Before the expiry date, the society paid the renewal premium of ₹18,910 on July 17, 2005, by a cheque drawn on The Thane District Central Cooperative Bank. The insurer issued the renewed policy for the period July 25, 2005, to July 24, 2006. 
On July 26, 2005, torrential rains struck Mumbai, causing severe damage across the city. To avoid liability, the insurer did not deposit the premium cheque until July 30, 2005. When Gayatridham Society lodged a claim on August 7, 2005, the insurer appointed a surveyor to assess the loss. Subsequently, however, the insurer repudiated the claim on the ground that the policy stood cancelled because the premium cheque had been dishonoured by the bank due to insufficient funds. This assertion by the bank was false. The cheque had not been dishonoured but was returned for re-presentation at a later date since it could not be processed owing to the breakdown of infrastructure and the disruption of services on account of torrential rains. 
Aggrieved by this action, the society approached the Maharashtra State Consumer Disputes Redressal Commission (state commission) with a joint complaint against the insurer as well as the bank.

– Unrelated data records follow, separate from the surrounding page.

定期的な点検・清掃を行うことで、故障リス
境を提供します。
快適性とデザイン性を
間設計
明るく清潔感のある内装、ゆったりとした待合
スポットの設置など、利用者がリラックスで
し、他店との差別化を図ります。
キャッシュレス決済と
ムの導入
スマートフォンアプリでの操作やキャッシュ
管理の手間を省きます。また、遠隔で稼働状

It relied on a letter from its bankers confirming that the society’s account had sufficient funds. The society contended that its own bank ought to have honoured the cheque and further argued that the insurer’s bankers, namely State Bank of India, should have re-presented the cheque once normalcy was restored. 
The state commission noted that the insurer had failed to produce any evidence to substantiate its contention that the cheque was dishonoured due to a lack of funds in the society’s account. It pointed out that the insurer would not have appointed a surveyor if the policy had in fact been cancelled. Rejecting the insurer’s submissions, the state commission awarded ₹5 lakh as compensation, directing payment within 60 days and providing for interest at 9 per cent in the event of delay.

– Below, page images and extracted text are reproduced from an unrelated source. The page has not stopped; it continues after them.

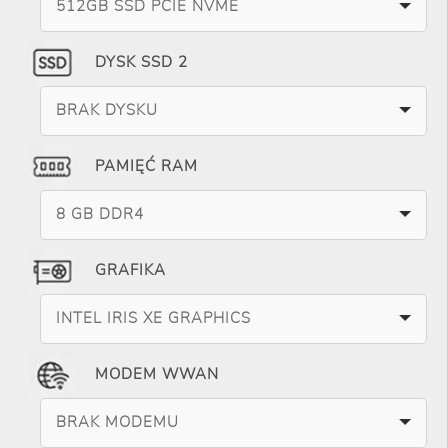
512GB SSD PCIE NVME
DYSK SSD 2
BRAK DYSKU
PAMIĘĆ RAM
8 GB DDR4
GRAFIKA
INTEL IRIS XE GRAPHICS
MODEM WWAN
BRAK MODEMU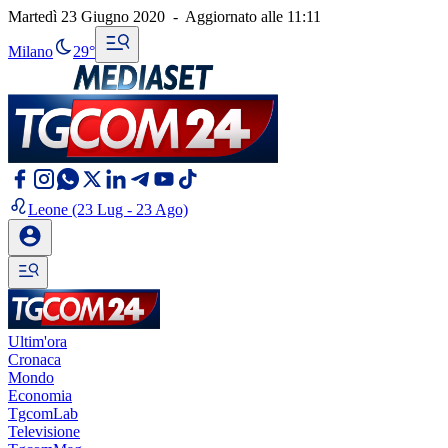
Martedì 23 Giugno 2020
-
Aggiornato alle
11:11
Milano
29°
Leone
(23 Lug - 23 Ago)
Ultim'ora
Cronaca
Mondo
Economia
TgcomLab
Televisione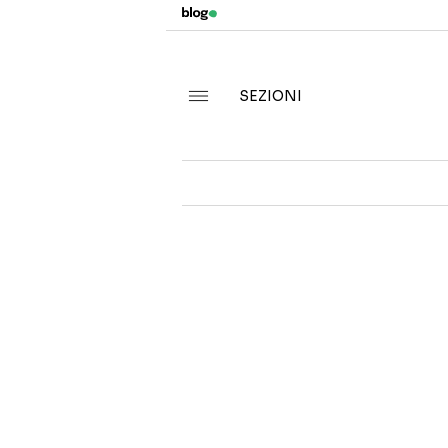
SEZIONI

The insurer did not challenge the order. However, the Society as well as Thane District Co-operative Bank filed appeals questioning the decision of the state commission. The bank contended that there was no deficiency on its part and blamed the insurer. 

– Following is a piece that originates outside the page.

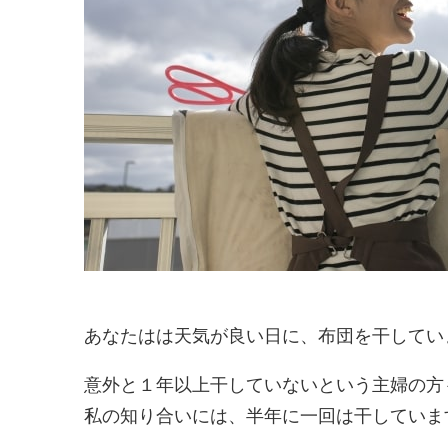
あなたはは天気が良い日に、布団を干してい
意外と１年以上干していないという主婦の方
私の知り合いには、半年に一回は干していま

The National Consumer Disputes Redressal Commission (national commission) allowed the appeals. It exonerated Thane District Cooperative Bank and held that only New India Insurance was liable for negligence and deficiency in service. The national commission directed that the claim be paid according to the assessment made by the court-appointed valuer, since the insurer had failed to produce the surveyor’s report. It considered 80 per cent of the court valuer’s estimate to be fair and equitable and ordered the insurer to pay ₹34,78,002. 
New India Assurance thereafter filed a writ petition before the Bombay High Court challenging the order that held it liable to settle the claim. In its judgement dated December 15, 2025, delivered by Justice Somasekhar Sundaresan, the high court agreed with the argument advanced by the Society’s advocate, Ashutosh Marathe, that the insurer had received the premium cheque well in time and had even issued the renewed policy. Upholding the decision of the national commission, the court held the insurer liable, indicted it for breach of the principle of utmost good faith, and dismissed the petition with further costs of ₹25,000 payable to the Society.